##### Data section

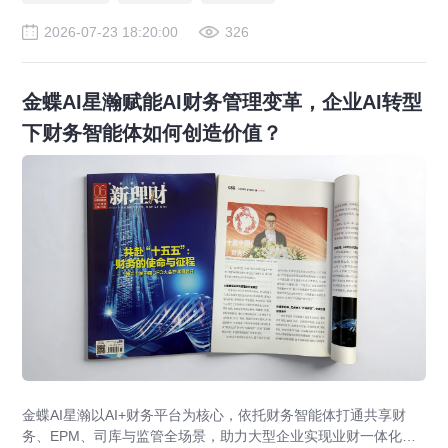
2026-07-23 18:20:00
326
金蝶AI星瀚赋能AI财务管理变革，企业AI转型
下财务智能体如何创造价值？
金蝶AI星瀚以AI+财务平台为核心，依托财务智能体打通共享财
务、EPM、司库与监管全场景，助力大型企业实现业财一体化与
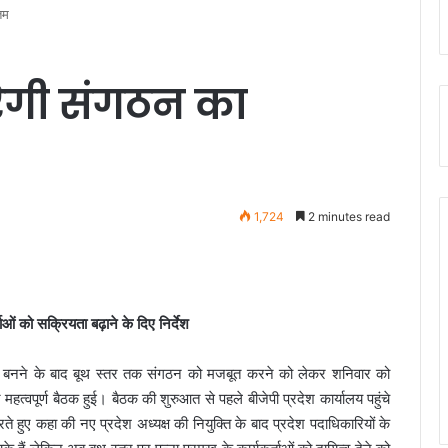
तम
ेगी संगठन का
1,724
2 minutes read
ाओं को सक्रियता बढ़ाने के दिए निर्देश
क्ष बनने के बाद बूथ स्तर तक संगठन को मजबूत करने को लेकर शनिवार को
हत्वपूर्ण बैठक हुई। बैठक की शुरुआत से पहले बीजेपी प्रदेश कार्यालय पहुंचे
रते हुए कहा की नए प्रदेश अध्यक्ष की नियुक्ति के बाद प्रदेश पदाधिकारियों के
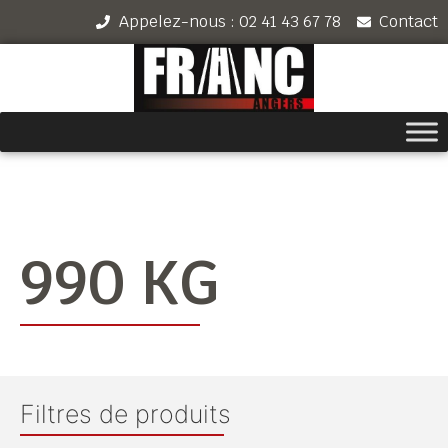
Appelez-nous : 02 41 43 67 78
Contact
990 KG
Filtres de produits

##########

> _Task objective_
What you set down should be exactly the lines from the line containing "2 minutes read" to the last line of the entries above, both included, with no pictures.

> _Task solution_
2 minutes read
ाओं को सक्रियता बढ़ाने के दिए निर्देश
क्ष बनने के बाद बूथ स्तर तक संगठन को मजबूत करने को लेकर शनिवार को
हत्वपूर्ण बैठक हुई। बैठक की शुरुआत से पहले बीजेपी प्रदेश कार्यालय पहुंचे
रते हुए कहा की नए प्रदेश अध्यक्ष की नियुक्ति के बाद प्रदेश पदाधिकारियों के
Appelez-nous : 02 41 43 67 78
Contact
990 KG
Filtres de produits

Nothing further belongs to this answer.